WORK TO COMPLETE — Which of the lines in the data mention the string "Temel"? List them all.

[Collected data entries]
————

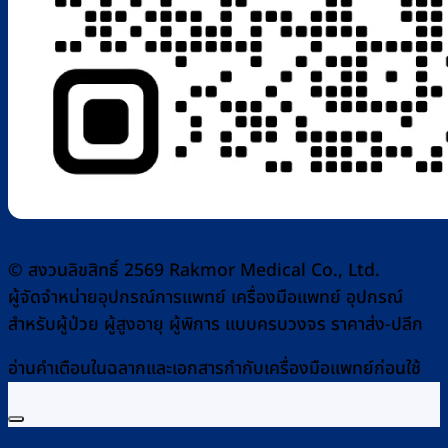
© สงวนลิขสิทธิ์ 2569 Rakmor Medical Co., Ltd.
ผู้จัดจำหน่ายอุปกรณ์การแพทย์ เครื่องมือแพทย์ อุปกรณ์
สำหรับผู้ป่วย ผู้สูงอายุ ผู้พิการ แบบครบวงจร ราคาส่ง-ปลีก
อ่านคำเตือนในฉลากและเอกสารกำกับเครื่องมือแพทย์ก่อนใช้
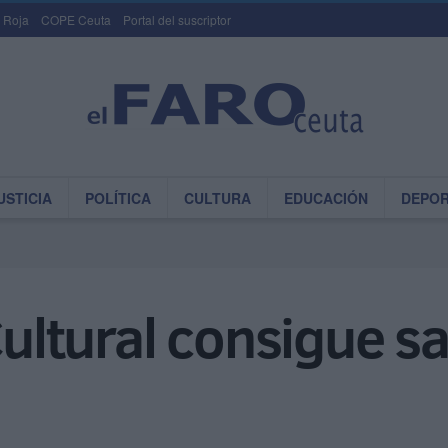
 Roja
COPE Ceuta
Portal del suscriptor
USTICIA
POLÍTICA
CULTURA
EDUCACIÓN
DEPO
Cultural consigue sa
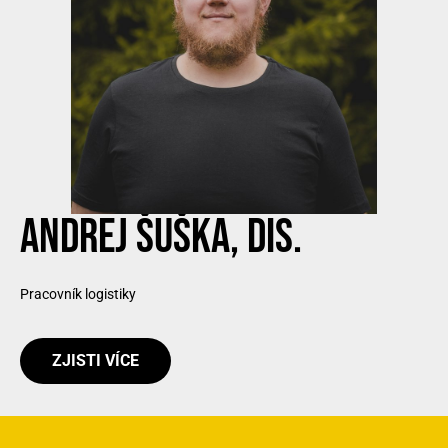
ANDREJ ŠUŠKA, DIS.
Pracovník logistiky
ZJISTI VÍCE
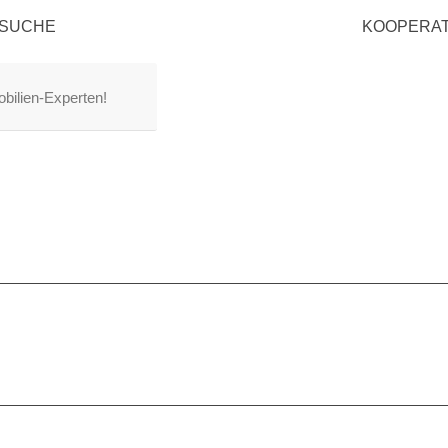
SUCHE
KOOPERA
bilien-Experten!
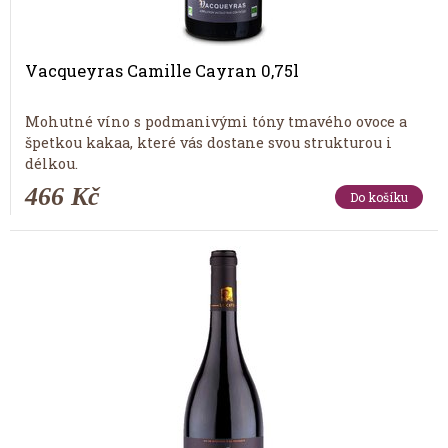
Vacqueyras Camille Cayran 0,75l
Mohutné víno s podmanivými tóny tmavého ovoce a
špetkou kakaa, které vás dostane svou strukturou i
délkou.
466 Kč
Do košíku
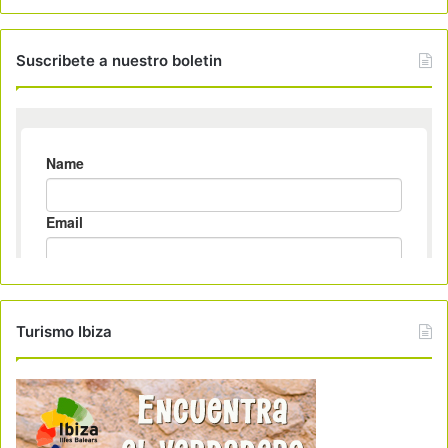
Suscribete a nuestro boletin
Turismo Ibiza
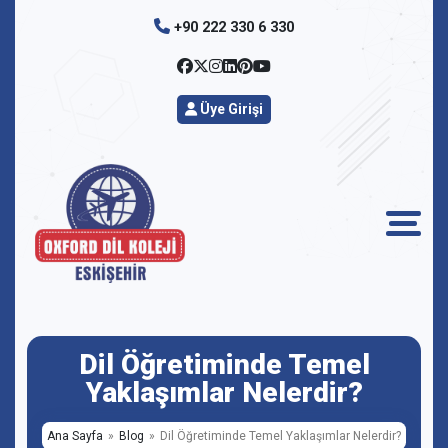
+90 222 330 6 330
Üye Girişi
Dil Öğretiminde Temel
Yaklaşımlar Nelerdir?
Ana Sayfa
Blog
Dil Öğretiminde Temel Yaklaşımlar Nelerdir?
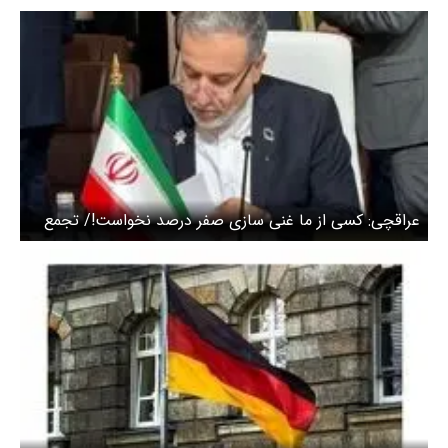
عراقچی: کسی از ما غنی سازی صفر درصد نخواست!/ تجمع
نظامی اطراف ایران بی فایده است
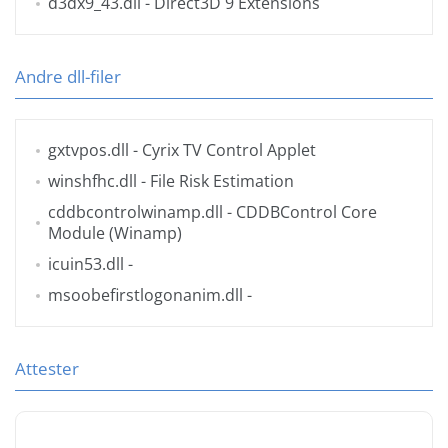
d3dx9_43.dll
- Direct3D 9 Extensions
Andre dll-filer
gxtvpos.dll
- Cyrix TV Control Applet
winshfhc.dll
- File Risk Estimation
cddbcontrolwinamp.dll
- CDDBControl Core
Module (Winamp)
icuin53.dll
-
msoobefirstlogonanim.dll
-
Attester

————

FINISHED TASK —
Dil Öğretiminde Temel
Dil Öğretiminde Temel Yaklaşımlar Nelerdir?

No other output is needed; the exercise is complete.